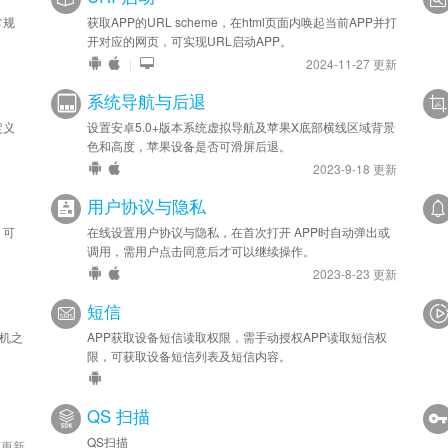
常规
获取APP的URL scheme，在html页面内唤起当前APP并打
开对应的网页，可实现URL启动APP。
|
2024-11-27 更新
系统导航与后退
定义
设置安卓5.0+版本系统虚拟导航及苹果X底部横线区域背景
色和高度，苹果设备是否可滑屏后退。
2023-9-18 更新
用户协议与隐私
，可
在线设置用户协议与隐私，在首次打开 APP时自动弹出或
调用，需用户点击同意后才可以继续操作。
2023-8-23 更新
短信
开机之
APP获取设备短信读取权限，需手动授权APP读取短信权
限，可获取设备短信列表及短信内容。
QS 扫描
QS扫描
0 更新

> _Exercise aim_:
The line that contains "调用，需用户点击同意后才可以继续操作。", the final line of the listing, and every line between them are to be retyped exactly; nothing else.

> _Response to this task_:
调用，需用户点击同意后才可以继续操作。
2023-8-23 更新
短信
开机之
APP获取设备短信读取权限，需手动授权APP读取短信权
限，可获取设备短信列表及短信内容。
QS 扫描
QS扫描
0 更新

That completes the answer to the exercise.